Extracted page text data
____________________
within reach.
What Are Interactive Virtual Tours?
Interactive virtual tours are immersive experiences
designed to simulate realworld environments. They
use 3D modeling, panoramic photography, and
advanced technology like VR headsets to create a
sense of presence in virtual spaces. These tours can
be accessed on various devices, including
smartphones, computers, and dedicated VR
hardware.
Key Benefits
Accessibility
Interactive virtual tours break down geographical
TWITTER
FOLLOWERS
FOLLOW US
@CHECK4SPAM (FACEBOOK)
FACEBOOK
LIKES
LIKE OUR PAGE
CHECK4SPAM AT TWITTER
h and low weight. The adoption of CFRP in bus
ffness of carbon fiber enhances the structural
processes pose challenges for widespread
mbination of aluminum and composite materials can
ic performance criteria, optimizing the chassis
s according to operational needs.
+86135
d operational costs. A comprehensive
____________________
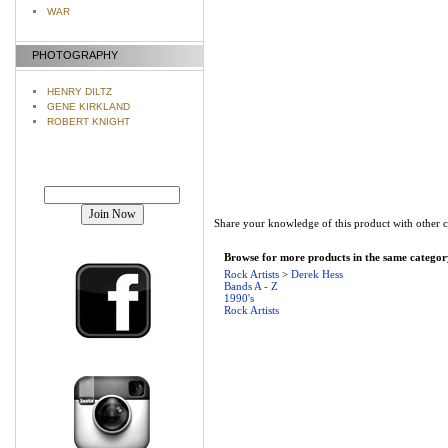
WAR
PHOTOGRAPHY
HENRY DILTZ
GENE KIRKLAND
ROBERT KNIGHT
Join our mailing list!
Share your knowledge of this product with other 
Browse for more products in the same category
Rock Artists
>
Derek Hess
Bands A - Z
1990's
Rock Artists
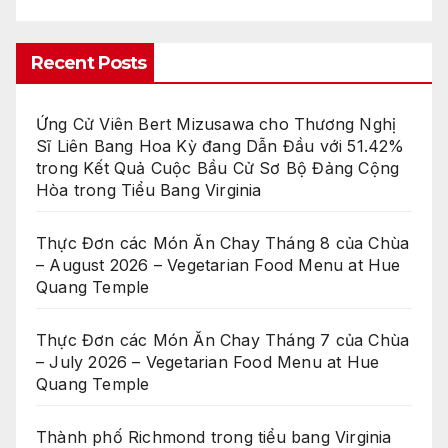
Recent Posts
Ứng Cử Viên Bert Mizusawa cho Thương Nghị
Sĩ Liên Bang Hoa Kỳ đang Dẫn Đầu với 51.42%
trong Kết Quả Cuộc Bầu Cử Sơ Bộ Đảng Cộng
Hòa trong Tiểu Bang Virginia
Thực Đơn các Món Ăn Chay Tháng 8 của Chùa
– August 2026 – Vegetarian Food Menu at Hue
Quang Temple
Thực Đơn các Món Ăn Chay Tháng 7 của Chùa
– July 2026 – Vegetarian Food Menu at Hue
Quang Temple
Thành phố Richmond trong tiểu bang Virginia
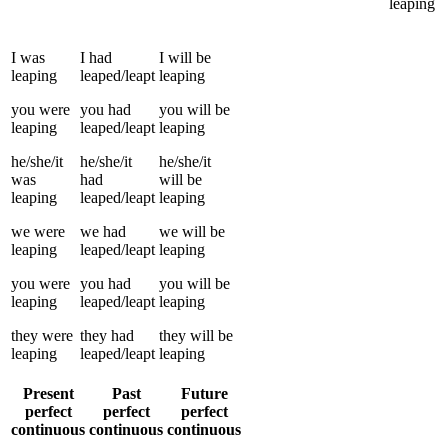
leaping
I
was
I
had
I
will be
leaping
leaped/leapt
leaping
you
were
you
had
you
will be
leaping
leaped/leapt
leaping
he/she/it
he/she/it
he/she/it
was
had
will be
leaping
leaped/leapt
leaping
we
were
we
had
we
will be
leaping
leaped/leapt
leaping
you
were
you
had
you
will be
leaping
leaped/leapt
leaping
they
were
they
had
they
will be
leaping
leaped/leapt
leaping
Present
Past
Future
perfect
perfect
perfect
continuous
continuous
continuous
____________________
■ What you need to do: Transcribe each line of the data above, unaltered, from the one where "Interactive virtual tours break" appears to the one where "d operational costs. A comprehensive" appears, inclusive of both.

■ Answer to the problem:
Interactive virtual tours break down geographical
TWITTER
FOLLOWERS
FOLLOW US
@CHECK4SPAM (FACEBOOK)
FACEBOOK
LIKES
LIKE OUR PAGE
CHECK4SPAM AT TWITTER
h and low weight. The adoption of CFRP in bus
ffness of carbon fiber enhances the structural
processes pose challenges for widespread
mbination of aluminum and composite materials can
ic performance criteria, optimizing the chassis
s according to operational needs.
+86135
d operational costs. A comprehensive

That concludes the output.